Regulator konsumen India telah meningkatkan penyelidikan terhadap ketentuan garansi perangkat lunak Apple menyusul keluhan bahwa pembaruan iOS 18 menyebabkan kerusakan pada fungsi iPhone. Menurut dokumen yang dilihat oleh Reuters, penyelidikan ini dipicu oleh laporan bahwa pengguna terpaksa membayar biaya perbaikan yang "sangat mahal" untuk masalah yang timbul setelah pembaruan.
Penyelidikan Mendalam Dimulai
Otoritas Perlindungan Konsumen Pusat (CCPA) India telah memberi tahu Apple pada 29 Juli bahwa pihaknya telah "meningkatkan" masalah ini untuk "penyelidikan terperinci" oleh sayap investigasinya. Langkah ini menandakan bahwa regulator tidak puas dengan tanggapan awal dari Apple dan melihat adanya potensi pelanggaran hak konsumen yang lebih luas.
Keluhan utama berpusat pada pembaruan iOS 18 yang diluncurkan pada akhir 2024, yang menurut laporan menyebabkan berbagai masalah, termasuk:
- Munculnya garis hijau, merah muda, atau putih pada layar.
- Kerusakan fungsi mikrofon.
- Pengguna harus membayar biaya perbaikan yang signifikan, seperti 27.900 rupee ($291) untuk penggantian layar iPhone 15, meskipun masalah tersebut diduga berasal dari pembaruan perangkat lunak perusahaan.
CCPA menuduh Apple melanggar hak "konsumen sebagai suatu kelas" dan menyebut praktik membebankan biaya kepada konsumen untuk masalah yang timbul dari kelalaian perusahaan sendiri sebagai pelanggaran prinsip perdagangan yang adil.
Argumen Apple dan Standar Industri
AdApple secara pribadi menentang tuduhan tersebut. Dalam suratnya pada bulan Agustus, perusahaan berargumen bahwa tidak memberikan garansi pada perangkat lunak sejalan dengan standar industri global. Apple menyatakan bahwa klausul tanpa garansi ini tidak biasa dan diikuti oleh perusahaan elektronik besar lainnya seperti Sony dan Samsung.

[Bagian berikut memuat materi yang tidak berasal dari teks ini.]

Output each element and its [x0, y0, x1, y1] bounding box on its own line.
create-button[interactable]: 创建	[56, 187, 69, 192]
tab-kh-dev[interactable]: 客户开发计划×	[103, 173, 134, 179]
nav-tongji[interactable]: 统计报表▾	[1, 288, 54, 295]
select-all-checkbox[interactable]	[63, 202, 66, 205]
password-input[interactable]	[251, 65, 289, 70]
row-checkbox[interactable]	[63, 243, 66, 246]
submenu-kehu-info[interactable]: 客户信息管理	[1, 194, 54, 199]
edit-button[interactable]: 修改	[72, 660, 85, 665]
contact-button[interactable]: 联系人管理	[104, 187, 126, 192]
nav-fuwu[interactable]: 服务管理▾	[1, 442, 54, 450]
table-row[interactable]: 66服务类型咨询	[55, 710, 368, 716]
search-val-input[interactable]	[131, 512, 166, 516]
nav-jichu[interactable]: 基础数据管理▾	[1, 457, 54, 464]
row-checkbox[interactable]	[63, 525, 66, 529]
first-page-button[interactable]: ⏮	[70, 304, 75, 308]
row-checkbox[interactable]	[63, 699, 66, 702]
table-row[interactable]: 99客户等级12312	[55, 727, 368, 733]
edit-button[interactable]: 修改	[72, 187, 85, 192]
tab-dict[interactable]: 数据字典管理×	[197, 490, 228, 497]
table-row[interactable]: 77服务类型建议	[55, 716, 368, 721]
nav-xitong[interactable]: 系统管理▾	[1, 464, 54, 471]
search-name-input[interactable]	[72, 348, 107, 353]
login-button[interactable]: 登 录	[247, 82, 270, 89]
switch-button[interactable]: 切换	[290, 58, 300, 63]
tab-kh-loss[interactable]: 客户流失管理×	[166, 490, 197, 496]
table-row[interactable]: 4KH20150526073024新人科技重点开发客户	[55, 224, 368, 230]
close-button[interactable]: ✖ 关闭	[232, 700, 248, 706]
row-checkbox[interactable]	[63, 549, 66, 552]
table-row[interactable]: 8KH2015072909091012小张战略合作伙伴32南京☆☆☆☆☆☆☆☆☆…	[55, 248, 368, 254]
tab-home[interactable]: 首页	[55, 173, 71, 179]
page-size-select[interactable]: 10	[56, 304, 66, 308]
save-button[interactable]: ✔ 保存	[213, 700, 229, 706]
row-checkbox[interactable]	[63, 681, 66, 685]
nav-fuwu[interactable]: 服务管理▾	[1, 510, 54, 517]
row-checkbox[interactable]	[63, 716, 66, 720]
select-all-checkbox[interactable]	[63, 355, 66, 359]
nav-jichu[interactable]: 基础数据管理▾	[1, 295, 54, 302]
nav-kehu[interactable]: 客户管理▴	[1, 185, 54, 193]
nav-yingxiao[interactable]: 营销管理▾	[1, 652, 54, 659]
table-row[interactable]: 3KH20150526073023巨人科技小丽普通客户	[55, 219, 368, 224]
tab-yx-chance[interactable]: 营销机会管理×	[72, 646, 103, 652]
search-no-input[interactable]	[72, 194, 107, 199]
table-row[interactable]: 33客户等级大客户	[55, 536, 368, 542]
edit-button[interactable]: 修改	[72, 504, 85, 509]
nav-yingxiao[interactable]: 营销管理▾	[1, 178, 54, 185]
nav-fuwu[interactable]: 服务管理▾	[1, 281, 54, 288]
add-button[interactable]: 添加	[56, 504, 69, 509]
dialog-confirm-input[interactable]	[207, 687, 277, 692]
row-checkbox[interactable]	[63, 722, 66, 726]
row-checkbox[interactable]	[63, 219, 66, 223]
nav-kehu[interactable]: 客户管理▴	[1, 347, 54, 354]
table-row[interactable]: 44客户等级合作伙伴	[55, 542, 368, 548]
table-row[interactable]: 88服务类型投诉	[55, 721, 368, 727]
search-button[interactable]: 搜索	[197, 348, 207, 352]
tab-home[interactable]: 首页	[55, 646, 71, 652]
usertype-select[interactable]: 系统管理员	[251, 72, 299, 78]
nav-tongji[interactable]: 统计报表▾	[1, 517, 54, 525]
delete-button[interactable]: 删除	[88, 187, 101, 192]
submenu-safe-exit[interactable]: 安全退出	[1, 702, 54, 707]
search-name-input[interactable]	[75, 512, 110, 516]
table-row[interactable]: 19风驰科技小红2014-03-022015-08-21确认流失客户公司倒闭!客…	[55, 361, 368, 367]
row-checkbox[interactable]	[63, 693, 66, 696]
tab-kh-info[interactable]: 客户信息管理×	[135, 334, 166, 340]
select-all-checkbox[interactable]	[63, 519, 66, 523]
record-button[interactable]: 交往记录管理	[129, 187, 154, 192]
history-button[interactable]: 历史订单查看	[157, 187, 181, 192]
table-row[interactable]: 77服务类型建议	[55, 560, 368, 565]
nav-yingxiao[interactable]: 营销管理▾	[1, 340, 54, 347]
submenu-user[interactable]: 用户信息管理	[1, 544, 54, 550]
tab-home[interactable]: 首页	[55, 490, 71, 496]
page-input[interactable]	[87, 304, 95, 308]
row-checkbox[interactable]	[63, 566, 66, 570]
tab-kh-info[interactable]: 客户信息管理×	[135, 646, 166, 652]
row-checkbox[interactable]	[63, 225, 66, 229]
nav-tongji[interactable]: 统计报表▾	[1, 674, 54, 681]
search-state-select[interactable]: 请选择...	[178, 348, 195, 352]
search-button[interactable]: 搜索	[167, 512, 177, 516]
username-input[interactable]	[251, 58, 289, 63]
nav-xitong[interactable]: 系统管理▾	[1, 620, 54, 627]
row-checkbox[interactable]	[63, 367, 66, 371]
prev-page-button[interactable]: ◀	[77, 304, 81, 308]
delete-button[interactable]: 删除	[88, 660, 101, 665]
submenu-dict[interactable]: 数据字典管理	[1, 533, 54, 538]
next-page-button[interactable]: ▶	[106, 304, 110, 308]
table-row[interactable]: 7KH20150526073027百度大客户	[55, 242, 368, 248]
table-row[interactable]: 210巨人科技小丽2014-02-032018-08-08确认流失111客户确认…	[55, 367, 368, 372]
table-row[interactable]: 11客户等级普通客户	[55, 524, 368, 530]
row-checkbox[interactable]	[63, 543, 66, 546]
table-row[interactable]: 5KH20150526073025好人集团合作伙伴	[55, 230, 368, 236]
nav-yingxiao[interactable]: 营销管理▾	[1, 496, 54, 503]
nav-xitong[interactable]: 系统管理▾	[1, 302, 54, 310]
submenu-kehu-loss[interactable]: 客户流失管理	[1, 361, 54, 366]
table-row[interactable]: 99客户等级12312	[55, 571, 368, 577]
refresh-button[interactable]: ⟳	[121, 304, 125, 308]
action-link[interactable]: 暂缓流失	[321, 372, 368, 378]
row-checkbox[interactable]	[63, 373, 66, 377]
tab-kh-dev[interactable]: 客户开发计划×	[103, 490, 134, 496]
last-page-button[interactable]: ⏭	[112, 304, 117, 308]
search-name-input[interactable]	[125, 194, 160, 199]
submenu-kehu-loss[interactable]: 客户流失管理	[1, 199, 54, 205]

Menurut Apple, perjanjian lisensi perangkat lunak mereka secara eksplisit menyatakan bahwa perangkat lunak disediakan "tanpa jaminan apa pun". Perusahaan juga menekankan bahwa kasus CCPA hanya didasarkan pada 75 keluhan dan iOS 18 telah melalui pengujian yang ketat. Apple berpendapat bahwa mengharuskan setiap masalah diperlakukan sebagai pelanggaran garansi absolut akan secara efektif mengubah penyedia perangkat lunak menjadi "penjamin terhadap semua risiko teknologi."

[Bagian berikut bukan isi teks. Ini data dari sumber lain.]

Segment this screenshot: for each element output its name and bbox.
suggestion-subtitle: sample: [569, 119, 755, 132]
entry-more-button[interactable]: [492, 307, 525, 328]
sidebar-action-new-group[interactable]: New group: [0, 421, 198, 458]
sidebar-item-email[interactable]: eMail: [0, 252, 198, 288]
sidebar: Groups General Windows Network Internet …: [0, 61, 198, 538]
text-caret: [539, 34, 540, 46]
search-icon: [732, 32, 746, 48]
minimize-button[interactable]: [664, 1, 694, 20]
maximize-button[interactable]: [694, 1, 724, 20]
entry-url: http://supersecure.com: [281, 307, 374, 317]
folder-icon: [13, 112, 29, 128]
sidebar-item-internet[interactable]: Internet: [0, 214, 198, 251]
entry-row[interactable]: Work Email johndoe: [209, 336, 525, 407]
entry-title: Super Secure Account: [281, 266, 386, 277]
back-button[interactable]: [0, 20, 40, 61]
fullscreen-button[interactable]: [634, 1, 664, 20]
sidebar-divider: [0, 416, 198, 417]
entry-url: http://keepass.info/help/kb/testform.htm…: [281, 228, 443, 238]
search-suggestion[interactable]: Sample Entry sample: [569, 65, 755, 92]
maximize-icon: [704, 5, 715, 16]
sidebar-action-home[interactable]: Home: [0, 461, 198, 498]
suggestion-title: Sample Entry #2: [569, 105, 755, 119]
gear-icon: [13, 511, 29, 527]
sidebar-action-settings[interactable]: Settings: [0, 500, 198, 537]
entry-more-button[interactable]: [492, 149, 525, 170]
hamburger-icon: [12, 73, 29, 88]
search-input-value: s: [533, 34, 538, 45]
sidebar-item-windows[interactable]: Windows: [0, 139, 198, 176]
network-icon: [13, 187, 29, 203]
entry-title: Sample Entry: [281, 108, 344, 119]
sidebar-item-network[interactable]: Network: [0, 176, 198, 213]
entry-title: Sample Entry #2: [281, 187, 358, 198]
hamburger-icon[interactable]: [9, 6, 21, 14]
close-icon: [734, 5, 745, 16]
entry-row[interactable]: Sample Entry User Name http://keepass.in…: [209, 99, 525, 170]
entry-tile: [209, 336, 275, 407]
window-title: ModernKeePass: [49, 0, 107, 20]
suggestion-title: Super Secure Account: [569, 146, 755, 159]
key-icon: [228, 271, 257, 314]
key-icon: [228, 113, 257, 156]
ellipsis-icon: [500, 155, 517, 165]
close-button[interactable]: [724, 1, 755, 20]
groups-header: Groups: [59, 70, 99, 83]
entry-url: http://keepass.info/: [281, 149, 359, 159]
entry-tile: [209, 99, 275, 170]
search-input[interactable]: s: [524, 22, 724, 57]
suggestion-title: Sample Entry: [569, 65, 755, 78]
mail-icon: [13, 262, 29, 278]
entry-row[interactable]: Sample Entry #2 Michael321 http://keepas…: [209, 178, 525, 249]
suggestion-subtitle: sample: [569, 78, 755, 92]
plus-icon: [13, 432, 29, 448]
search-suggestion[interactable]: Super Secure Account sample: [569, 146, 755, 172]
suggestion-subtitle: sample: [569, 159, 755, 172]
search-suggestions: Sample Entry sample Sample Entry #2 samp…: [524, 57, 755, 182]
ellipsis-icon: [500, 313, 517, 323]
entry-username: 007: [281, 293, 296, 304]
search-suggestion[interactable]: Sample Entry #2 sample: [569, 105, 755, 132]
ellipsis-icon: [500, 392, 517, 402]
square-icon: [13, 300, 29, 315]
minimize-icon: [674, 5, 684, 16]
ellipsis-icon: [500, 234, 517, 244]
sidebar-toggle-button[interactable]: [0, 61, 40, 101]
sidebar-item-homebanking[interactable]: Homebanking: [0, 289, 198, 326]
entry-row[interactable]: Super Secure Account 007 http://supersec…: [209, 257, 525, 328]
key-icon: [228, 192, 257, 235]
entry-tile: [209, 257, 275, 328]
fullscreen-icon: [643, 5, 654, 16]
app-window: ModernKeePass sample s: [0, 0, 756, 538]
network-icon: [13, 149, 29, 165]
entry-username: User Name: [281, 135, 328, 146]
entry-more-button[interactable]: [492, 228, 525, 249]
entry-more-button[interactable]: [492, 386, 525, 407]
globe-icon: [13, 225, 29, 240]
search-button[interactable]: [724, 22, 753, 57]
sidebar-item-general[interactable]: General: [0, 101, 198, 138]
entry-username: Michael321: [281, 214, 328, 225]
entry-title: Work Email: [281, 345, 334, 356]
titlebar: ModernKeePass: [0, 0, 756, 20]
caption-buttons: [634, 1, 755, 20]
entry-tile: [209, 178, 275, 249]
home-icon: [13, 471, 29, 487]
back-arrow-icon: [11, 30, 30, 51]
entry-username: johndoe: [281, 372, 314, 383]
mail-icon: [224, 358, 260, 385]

Implikasi bagi Pasar Utama Apple
Investigasi ini menjadi tantangan terbaru bagi Apple di India, sebuah pasar pertumbuhan yang krusial. Pangsa pasar iPhone di negara tersebut meningkat menjadi 9% pada tahun lalu, naik dari 4% pada tahun 2022, menurut data Counterpoint Research. Apple juga sedang gencar memperluas produksi iPhone di India.

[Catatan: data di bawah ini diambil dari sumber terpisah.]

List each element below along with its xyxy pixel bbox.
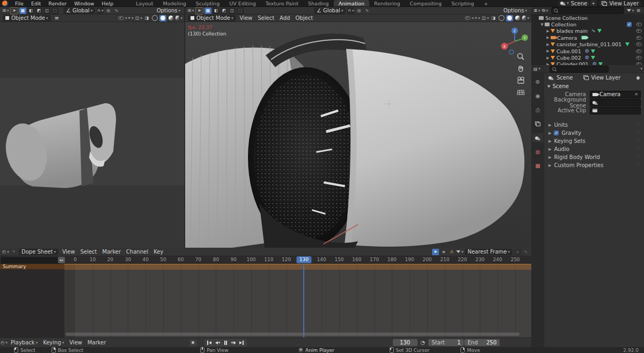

Jika terbukti bersalah, Apple dapat menghadapi denda dan, yang lebih penting, dapat dipaksa untuk memberikan pengembalian dana atau mengubah praktik bisnisnya terkait garansi perangkat lunak. Kasus ini mengingatkan pada sanksi yang dijatuhkan Italia kepada Apple pada tahun 2018 karena tidak menginformasikan konsumen tentang dampak pembaruan iOS 10 terhadap kinerja iPhone model lama.